En 2005, un terrible ouragan, Katrina, a frappé le sud des États-Unis. Il a dévasté une ville du sud de notre pays, La Nouvelle-Orléans, où près de 2 000 personnes ont perdu la vie. Ce fut l'ouragan le plus coûteux de l'histoire de notre pays. 80 % de la ville était sous les eaux, et pire encore, la plupart des vies perdues auraient pu être sauvées. Mais les quartiers les plus touchés étaient ceux où vivaient des Noirs, des Latinos et des Blancs pauvres. Et les dirigeants ont reporté les réparations d'infrastructures qui auraient pu sauver ces vies. Les habitants des hauteurs se souciaient moins de ceux des bas-fonds.
Comme je l'ai dit plus tôt, je travaille à l'université et j'ai des étudiants formidables, qui sont, à bien des égards, mes professeurs. Après l'ouragan, un groupe d'étudiants a décidé de se rendre à La Nouvelle-Orléans pour contribuer à la reconstruction. Mais il ne s'agissait pas de n'importe quels étudiants. Il s'agissait d'un mélange d'étudiants juifs et musulmans. Certains d'entre eux dialoguaient, se demandant comment ils pourraient apprendre les uns des autres et peut-être faire quelque chose ensemble. Mais ils étaient inquiets car, la semaine précédant notre départ pour La Nouvelle-Orléans (et j'ai eu l'immense honneur de les accompagner), un Palestinien s'est introduit dans une yeshiva et y a tué huit personnes. La semaine précédente, des Israéliens avaient tué 100 personnes à Gaza. Les étudiants souhaitaient dialoguer, mais ils ressentaient tellement de choses qu'ils ne pensaient pas pouvoir simplement discuter sans que la douleur ne les perturbe.
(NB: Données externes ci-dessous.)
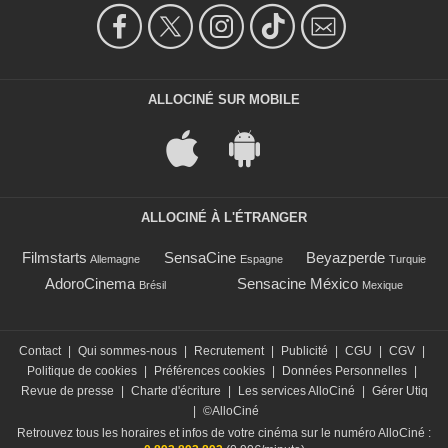
ALLOCINÉ SUR MOBILE
ALLOCINÉ À L'ÉTRANGER
Filmstarts
SensaCine
Beyazperde
Allemagne
Espagne
Turquie
AdoroCinema
Sensacine México
Brésil
Mexique
Contact
|
Qui sommes-nous
|
Recrutement
|
Publicité
|
CGU
|
CGV
|
Politique de cookies
|
Préférences cookies
|
Données Personnelles
|
Revue de presse
|
Charte d'écriture
|
Les services AlloCiné
|
Gérer Utiq
|
©AlloCiné
Retrouvez tous les horaires et infos de votre cinéma sur le numéro AlloCiné :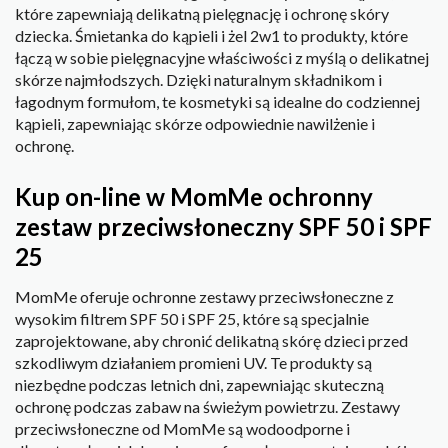
które zapewniają delikatną pielęgnację i ochronę skóry
dziecka. Śmietanka do kąpieli i żel 2w1 to produkty, które
łączą w sobie pielęgnacyjne właściwości z myślą o delikatnej
skórze najmłodszych. Dzięki naturalnym składnikom i
łagodnym formułom, te kosmetyki są idealne do codziennej
kąpieli, zapewniając skórze odpowiednie nawilżenie i
ochronę.
Kup on-line w MomMe ochronny
zestaw przeciwsłoneczny SPF 50 i SPF
25
MomMe oferuje ochronne zestawy przeciwsłoneczne z
wysokim filtrem SPF 50 i SPF 25, które są specjalnie
zaprojektowane, aby chronić delikatną skórę dzieci przed
szkodliwym działaniem promieni UV. Te produkty są
niezbędne podczas letnich dni, zapewniając skuteczną
ochronę podczas zabaw na świeżym powietrzu. Zestawy
przeciwsłoneczne od MomMe są wodoodporne i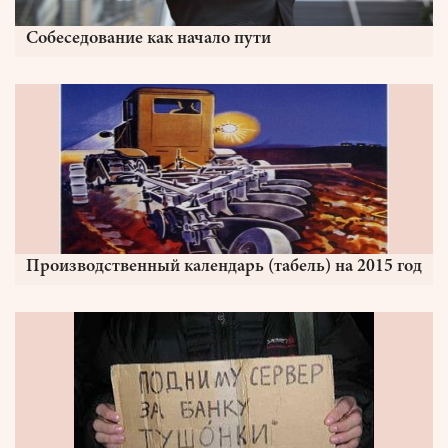
Собеседование как начало пути
Производственный календарь (табель) на 2015 год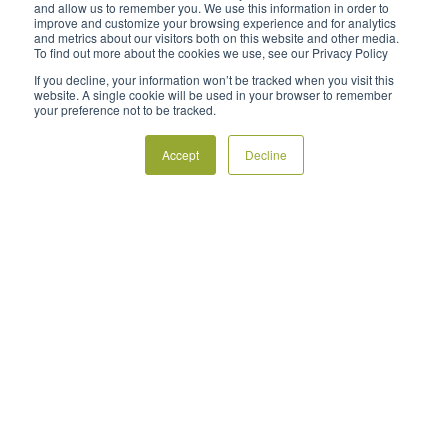
and allow us to remember you. We use this information in order to
improve and customize your browsing experience and for analytics
and metrics about our visitors both on this website and other media.
To find out more about the cookies we use, see our Privacy Policy
If you decline, your information won’t be tracked when you visit this
website. A single cookie will be used in your browser to remember
your preference not to be tracked.
Accept
Decline
Testimonios
May 17, 2024
Huerto frutal Springhill de
Craigmore Sustainables
Craigmore Sustainables no experimenta
ningún daño por heladas en los cultivos de su
huerto frutal Springhill gracias a la colocación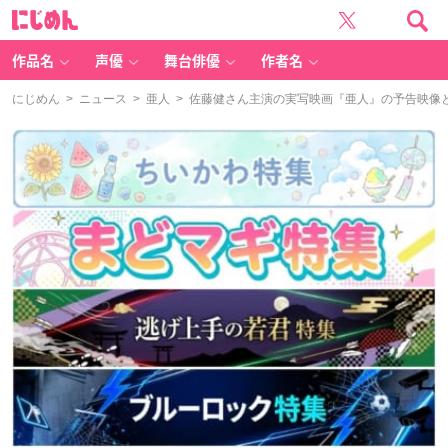
に
じ
め
ん
作品名
声優
舞台俳優
作者名
にじめん
>
ニュース
>
亜人
> 佐藤健さん主演の実写映画『亜人』の予告映像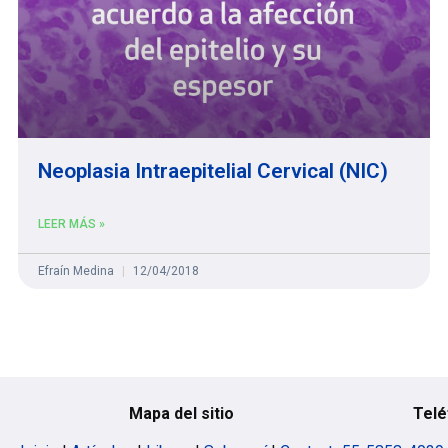
Neoplasia Intraepitelial Cervical (NIC)
LEER MÁS »
Efraín Medina
12/04/2018
Mapa del sitio
Telé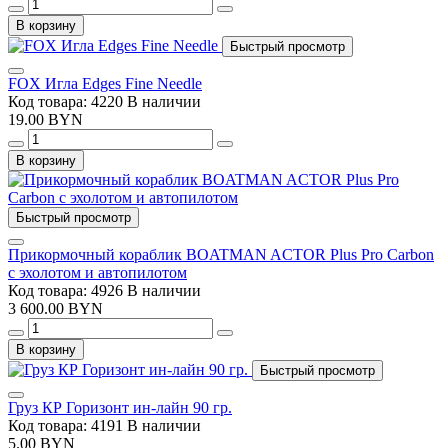
В корзину
Быстрый просмотр
FOX Игла Edges Fine Needle
Код товара: 4220
В наличии
19.00 BYN
В корзину
Быстрый просмотр
Прикормочный кораблик BOATMAN ACTOR Plus Pro Carbon
с эхолотом и автопилотом
Код товара: 4926
В наличии
3 600.00 BYN
В корзину
Быстрый просмотр
Груз КР Горизонт ин-лайн 90 гр.
Код товара: 4191
В наличии
5.00 BYN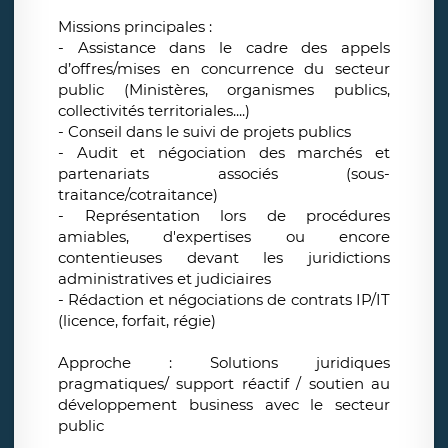
Missions principales :
- Assistance dans le cadre des appels
d’offres/mises en concurrence du secteur
public (Ministères, organismes publics,
collectivités territoriales....)
- Conseil dans le suivi de projets publics
- Audit et négociation des marchés et
partenariats associés (sous-
traitance/cotraitance)
- Représentation lors de procédures
amiables, d'expertises ou encore
contentieuses devant les juridictions
administratives et judiciaires
- Rédaction et négociations de contrats IP/IT
(licence, forfait, régie)
Approche : Solutions juridiques
pragmatiques/ support réactif / soutien au
développement business avec le secteur
public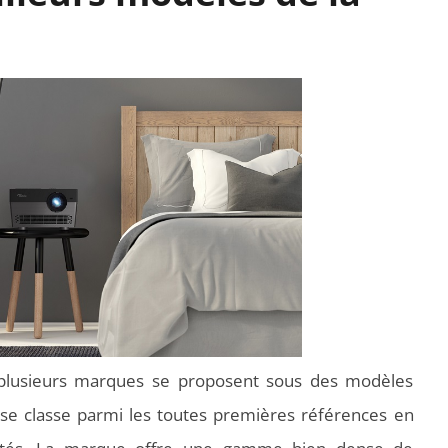
 plusieurs marques se proposent sous des modèles
i se classe parmi les toutes premières références en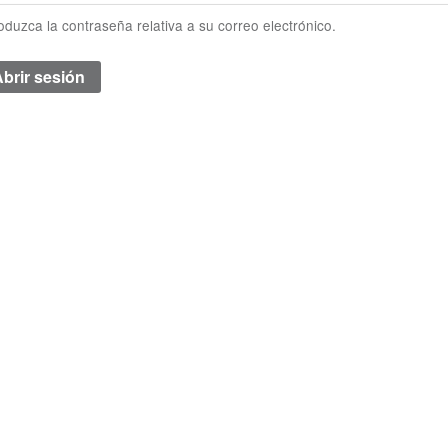
roduzca la contraseña relativa a su correo electrónico.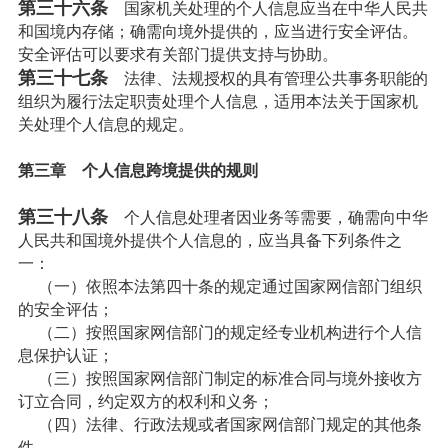
第三十六条
国家机关处理的个人信息应当在中华人民共
和国境内存储；确需向境外提供的，应当进行安全评估。
安全评估可以要求有关部门提供支持与协助。
第三十七条
法律、法规授权的具有管理公共事务职能的
组织为履行法定职责处理个人信息，适用本法关于国家机
关处理个人信息的规定。
第三章 个人信息跨境提供的规则
第三十八条
个人信息处理者因业务等需要，确需向中华
人民共和国境外提供个人信息的，应当具备下列条件之
一：
（一）依照本法第四十条的规定通过国家网信部门组织
的安全评估；
（二）按照国家网信部门的规定经专业机构进行个人信
息保护认证；
（三）按照国家网信部门制定的标准合同与境外接收方
订立合同，约定双方的权利和义务；
（四）法律、行政法规或者国家网信部门规定的其他条
件。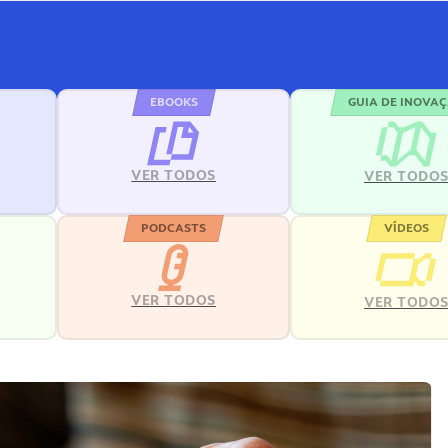
EBOOKS
GUIA DE INOVA
VER TODOS
VER TODO
PODCASTS
VÍDEOS
VER TODOS
VER TODO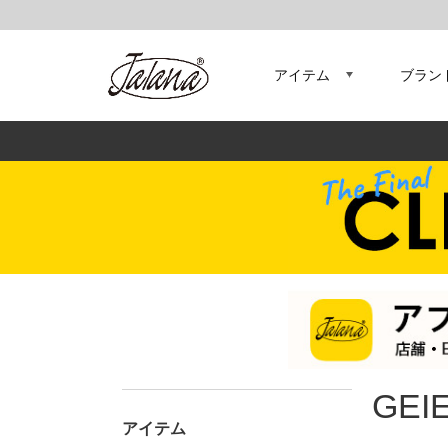
アイテム
ブラン
GEI
アイテム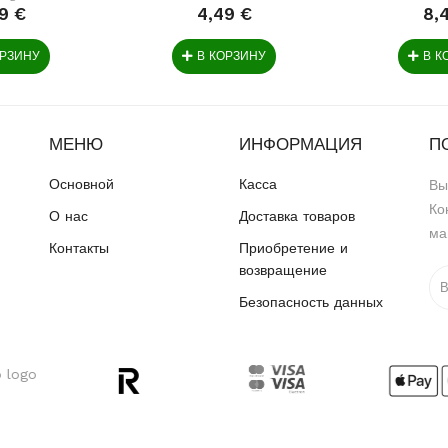
9 €
4,49 €
8,
ОРЗИНУ
В КОРЗИНУ
В К
МЕНЮ
ИНФОРМАЦИЯ
П
Основной
Касса
Вы
Ко
О нас
Доставка товаров
ма
Контакты
Приобретение и
возвращение
Безопасность данных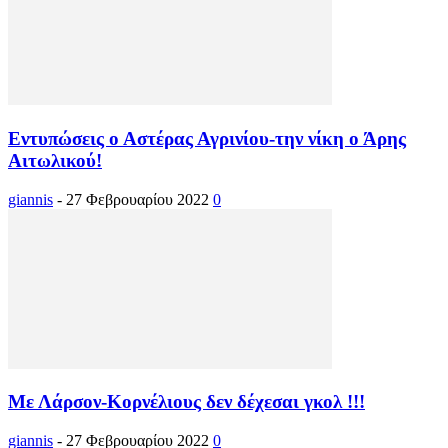
Εντυπώσεις ο Αστέρας Αγρινίου-την νίκη ο Άρης
Αιτωλικού!
giannis
-
27 Φεβρουαρίου 2022
0
Με Λάρσον-Κορνέλιους δεν δέχεσαι γκολ !!!
giannis
-
27 Φεβρουαρίου 2022
0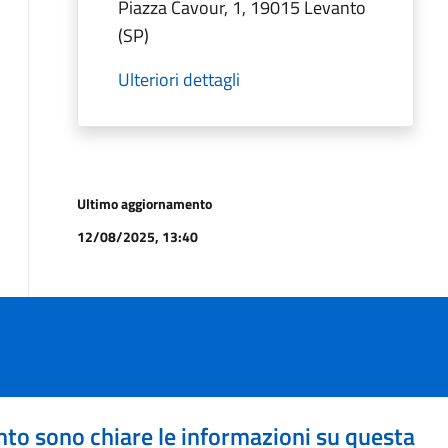
Piazza Cavour, 1, 19015 Levanto
(SP)
Ulteriori dettagli
Ultimo aggiornamento
12/08/2025, 13:40
to sono chiare le informazioni su questa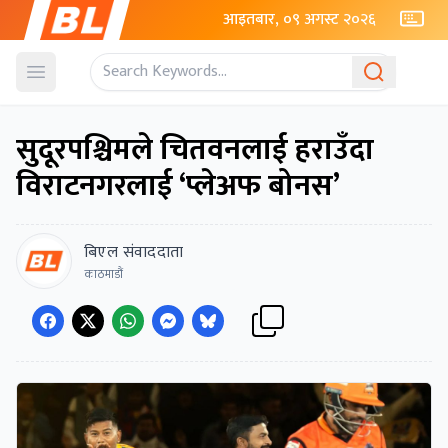
आइतबार, ०९ अगस्ट २०२६
Open menu
सुदूरपश्चिमले चितवनलाई हराउँदा
विराटनगरलाई ‘प्लेअफ बोनस’
बिएल संवाददाता
काठमाडौं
Ils ont donc eu l'idée que, s'ils pouvaient servir ensemble, peut-être que quelque chose de beau pourrait se produire. Ils sont donc descendus à La Nouvelle-Orléans et ont commencé à nettoyer, à réparer et à repeindre les murs. De belles choses se produisaient, mais la tension était toujours présente.
Nous sommes allés assister à la prière du vendredi, puis au service du Shabbat le soir même. Mais ce n'étaient que des invités de passage. Ils n'arrivaient pas à se connecter. La Nouvelle-Orléans, la ville où nous étions, est connue pour sa musique. Elle est réputée pour sa cuisine délicieuse, son jazz et ses danses. Ce soir-là, les étudiants voulaient aller écouter du jazz en live à La Nouvelle-Orléans. Nous nous sommes donc assis là, les étudiants juifs et les étudiants musulmans ensemble. Et je me souviens m'être dit : « Ça ne marche pas. »
L'orchestre a continué à jouer et ils se sont regardés jusqu'à ce qu'une étudiante, une musulmane portant le hijab nommée Sherry, se lève et se mette à danser. Elle a dansé seule pendant quelques minutes, jusqu'à ce qu'un garçon juif nommé Sam se lève et se mette à danser avec elle, trouvant le courage. Ils ont dansé et il l'a fait tournoyer. Puis leurs amis se sont levés et ont commencé à danser avec eux. Une belle chose est née de ces deux espaces différents travaillant ensemble au service du bien. De retour sur le campus, il y a eu bien sûr des manifestations, pro-palestiniennes et pro-israéliennes, et les étudiants étaient de leur côté. Mais dès qu'ils revoyaient de vieux amis du voyage, ils se lançaient et se prenaient dans les bras.
Cela fait presque 20 ans et, après la souffrance endurée par la Terre Sainte, mon campus est à nouveau le théâtre de manifestations. Et ce ne sont que quelques étudiants qui cherchent à se faire entendre, à trouver quelqu'un à qui parler. J'ai donc envoyé un courriel plus tôt ce mois-ci aux anciens étudiants partis à La Nouvelle-Orléans. Je leur ai dit : « J'ai besoin de vous. Reviendriez-vous sur le campus pour montrer à ces jeunes comment danser ? » Et honnêtement, un par un, ils m'ont répondu : « Je ne sais pas, peut-être que trop de temps s'est écoulé. C'est peut-être trop dur en ce moment. » Sam et Sherry ont tous deux répondu avec des témoignages passionnés sur leur situation actuelle. Puis, l'un des étudiants, Jonathan, m'a écrit : « Je ne sais pas si trop de temps s'est écoulé, mais si le travail et le service que nous avons fournis il y a 20 ans ont fonctionné à l'époque, si la danse que nous pratiquions dans ce club à l'époque nous a rassemblés, alors, pour ma part, je suis prêt à essayer. » Ça me donne envie de danser à nouveau, moi aussi, et c'est ce à quoi je vous invite tous. C'est plus facile de rester à l'écart. C'est plus facile de rester assis sans avoir envie de danser, mais en venant ici, sur cette terre sacrée où les premiers pas ont été faits, je me demande si vous trouverez tous le courage de vous lancer sur la piste de danse et de danser avec ceux qui sont nos ennemis. Merci.
Merci.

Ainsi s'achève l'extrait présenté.